[Editor’s Note: The following post contains spoilers for “Sicario: Day of the Soldado”]
Stefano Sollima’s “Sicario: Day of the Soldado” opens with a brutal act of violence that’s hard to forget while watching the rest of the movie’s two-hour runtime. The director appeared on Gregory Ellwood’s The Playlist podcast and admitted lots of discussions took place prior to filming about the scene and whether or not it was too graphic to include as the film’s opener.
The movie begins with an Islamic terrorist blowing himself up at the U.S.-Mexican border before cutting to a grocery store in Kansas City. Three men enter the store and two explosions go off, killing some of the shoppers. The camera fixates on a woman and her young child as they try to exit the store. The camera pans and reveals the third suicide bomber is standing at the front of the store’s entrance. The woman pleads to him to let her and her daughter exit safely, but as soon as they are close enough to the door he activates the bomb and the viewer watches as the mother and child are killed in the bombing.

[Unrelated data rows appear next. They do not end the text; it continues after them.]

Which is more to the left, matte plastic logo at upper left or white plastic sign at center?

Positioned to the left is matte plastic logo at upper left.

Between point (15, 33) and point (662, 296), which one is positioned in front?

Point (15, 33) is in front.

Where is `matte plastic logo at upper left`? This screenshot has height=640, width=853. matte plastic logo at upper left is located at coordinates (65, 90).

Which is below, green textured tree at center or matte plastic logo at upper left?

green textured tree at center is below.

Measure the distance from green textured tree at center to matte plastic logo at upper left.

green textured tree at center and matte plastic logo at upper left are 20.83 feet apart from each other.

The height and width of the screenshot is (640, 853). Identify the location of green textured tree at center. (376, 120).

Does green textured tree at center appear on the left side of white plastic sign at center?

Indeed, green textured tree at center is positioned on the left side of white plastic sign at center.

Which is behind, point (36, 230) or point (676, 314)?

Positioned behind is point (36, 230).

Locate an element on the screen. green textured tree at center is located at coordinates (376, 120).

Watching a young girl die in a suicide bombing is too graphic to stomach, but Sollima says the scene was important in getting the viewer to understand how Josh Brolin and Benicio del Toro’s characters approach the conflict at the border at the film’s start. The cut from the bombing at the border to the terrorist attack in Kansas City sets up Brolin’s character to be convinced that Mexican drug cartels are smuggling Islamic terrorists across the border, which sets the “Day of the Soldado” plot in motion.

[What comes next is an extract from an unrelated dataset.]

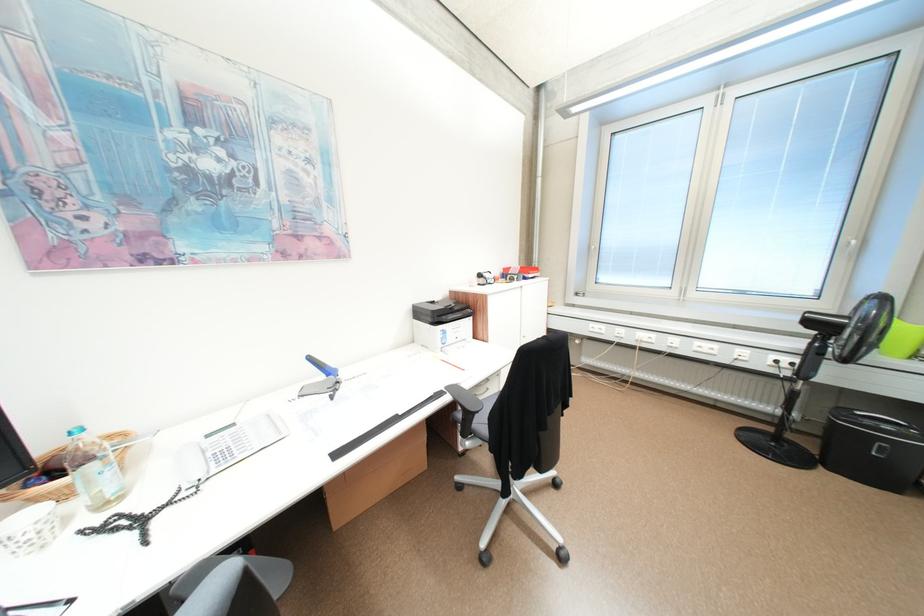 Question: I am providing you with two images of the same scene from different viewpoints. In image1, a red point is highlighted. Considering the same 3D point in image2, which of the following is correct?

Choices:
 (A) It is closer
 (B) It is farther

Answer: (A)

“We discussed it a lot. It’s a simple idea from where we start. To link the border with terrorism is the great progression [of the movie],” Sollima explains about the importance of the graphic scene. “If you keep the point of view of our characters, in the beginning of the story, you want to be with them and you want to feel with them that the mission they are doing makes sense.”
Sollima understands depicting a small child as the victim of a terrorist attack is a brutal inclusion to his film, but he maintains it was necessary to the change that takes place during the movie. The opening scene is intended to make Brolin and del Toro’s plan to start a war between drug cartels more sympathetic, but the director said viewers are meant to question the opening as the truth about what’s actually going on at the border is revealed throughout the film.
“Of course we discover later on that this wasn’t the truth,” Sollima said about the initial setup. “It was a tricky element but it works perfectly because it helps you in changing [your perspective] while the movie is going on. When you go back, it’s like, ‘Really? We started from this?'”
Sollima admitted that filming the mother and daughter’s tragic deaths in one shot does not make the scene easier to swallow for audiences. The camera never cuts from the moment we see the mother and daughter on screen to their deaths. For more from Sollima, listen to the director and Ellwood’s full discussion here.
“Sicario: Day of the Soldado” is now playing in theaters nationwide.